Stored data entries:
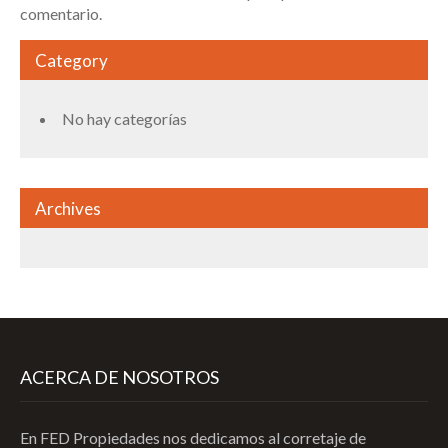
comentario.
Category
No hay categorías
Archives
ACERCA DE NOSOTROS
En FED Propiedades nos dedicamos al corretaje de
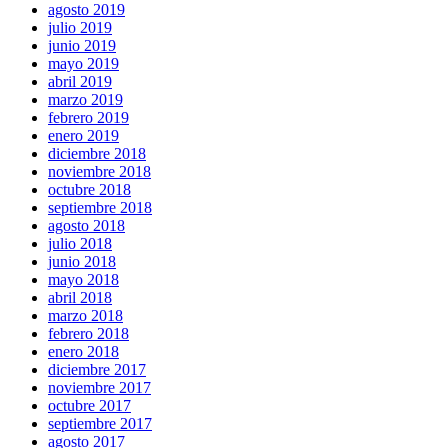
agosto 2019
julio 2019
junio 2019
mayo 2019
abril 2019
marzo 2019
febrero 2019
enero 2019
diciembre 2018
noviembre 2018
octubre 2018
septiembre 2018
agosto 2018
julio 2018
junio 2018
mayo 2018
abril 2018
marzo 2018
febrero 2018
enero 2018
diciembre 2017
noviembre 2017
octubre 2017
septiembre 2017
agosto 2017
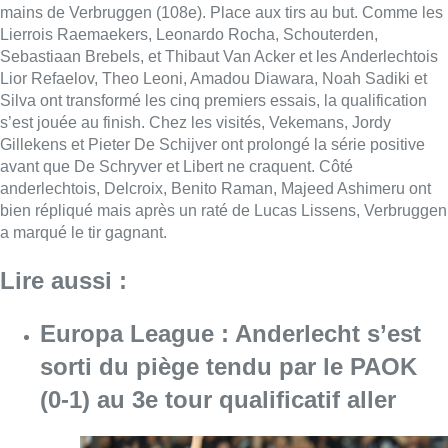
mains de Verbruggen (108e). Place aux tirs au but. Comme les
Lierrois Raemaekers, Leonardo Rocha, Schouterden,
Sebastiaan Brebels, et Thibaut Van Acker et les Anderlechtois
Lior Refaelov, Theo Leoni, Amadou Diawara, Noah Sadiki et
Silva ont transformé les cinq premiers essais, la qualification
s’est jouée au finish. Chez les visités, Vekemans, Jordy
Gillekens et Pieter De Schijver ont prolongé la série positive
avant que De Schryver et Libert ne craquent. Côté
anderlechtois, Delcroix, Benito Raman, Majeed Ashimeru ont
bien répliqué mais après un raté de Lucas Lissens, Verbruggen
a marqué le tir gagnant.
Lire aussi :
Europa League : Anderlecht s’est
sorti du piège tendu par le PAOK
(0-1) au 3e tour qualificatif aller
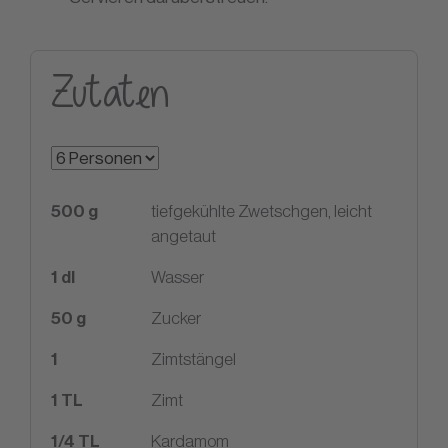
Zutaten
500
g
tiefgekühlte Zwetschgen, leicht
angetaut
1
dl
Wasser
50
g
Zucker
1
Zimtstängel
1
TL
Zimt
1/4
TL
Kardamom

- [Assignment]: None of the images should be copied, but every entry must be given again exactly.

- [Exercise answer]:
comentario.
Category
No hay categorías
Archives
ACERCA DE NOSOTROS
En FED Propiedades nos dedicamos al corretaje de
agosto 2019
julio 2019
junio 2019
mayo 2019
abril 2019
marzo 2019
febrero 2019
enero 2019
diciembre 2018
noviembre 2018
octubre 2018
septiembre 2018
agosto 2018
julio 2018
junio 2018
mayo 2018
abril 2018
marzo 2018
febrero 2018
enero 2018
diciembre 2017
noviembre 2017
octubre 2017
septiembre 2017
agosto 2017
mains de Verbruggen (108e). Place aux tirs au but. Comme les
Lierrois Raemaekers, Leonardo Rocha, Schouterden,
Sebastiaan Brebels, et Thibaut Van Acker et les Anderlechtois
Lior Refaelov, Theo Leoni, Amadou Diawara, Noah Sadiki et
Silva ont transformé les cinq premiers essais, la qualification
s’est jouée au finish. Chez les visités, Vekemans, Jordy
Gillekens et Pieter De Schijver ont prolongé la série positive
avant que De Schryver et Libert ne craquent. Côté
anderlechtois, Delcroix, Benito Raman, Majeed Ashimeru ont
bien répliqué mais après un raté de Lucas Lissens, Verbruggen
a marqué le tir gagnant.
Lire aussi :
Europa League : Anderlecht s’est
sorti du piège tendu par le PAOK
(0-1) au 3e tour qualificatif aller
Zutaten
500
g
tiefgekühlte Zwetschgen, leicht
angetaut
1
dl
Wasser
50
g
Zucker
1
Zimtstängel
1
TL
Zimt
1/4
TL
Kardamom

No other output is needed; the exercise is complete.